There are two types of people in this world: the type of people who sleep to dream, and the type of people who dream to sleep. (This may or may not be true but for the sake extremes, let's go with it.) But have you ever wondered how to have a lucid dream? Some people are really into dreams — they write them down, they talk about them, they think about them, and they place a lot of meaning into them. Other people just look at dreams as weird things that happen in your brain when you're getting sleep.

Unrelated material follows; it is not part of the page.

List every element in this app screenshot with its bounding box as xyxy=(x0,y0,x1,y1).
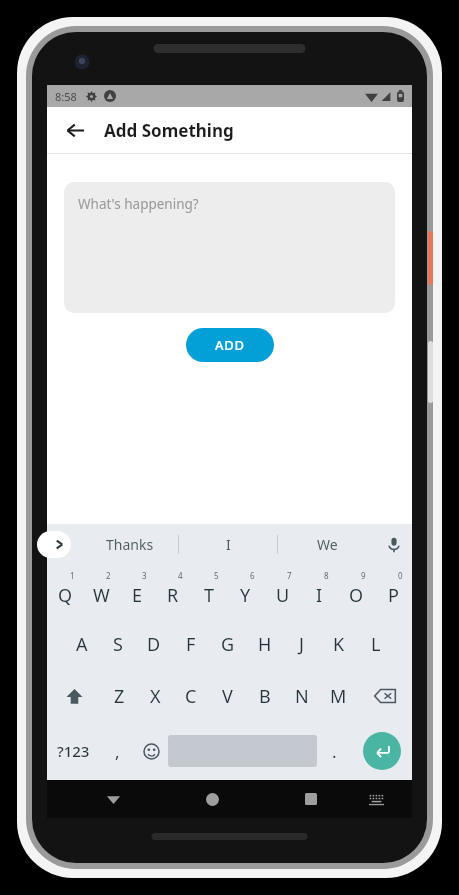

But lucid dreams, or the conscious understanding that you are dreaming, are another ballpark altogether.
Whether you're the kind of person who has a stack of dream books on your night table or you're the kind of person who rolls your eyes anytime someone wastes your time telling you about a dream they had, you've definitely had a lucid dream before. A lucid dream is any kind of dream where you're aware you're dreaming. It's a double whammy for your consciousness and can be either spooky or spiritual or uneventful. Lucid dreams typically occur on the tail end of REM sleep, you know, when you're towards the end of a deep sleep.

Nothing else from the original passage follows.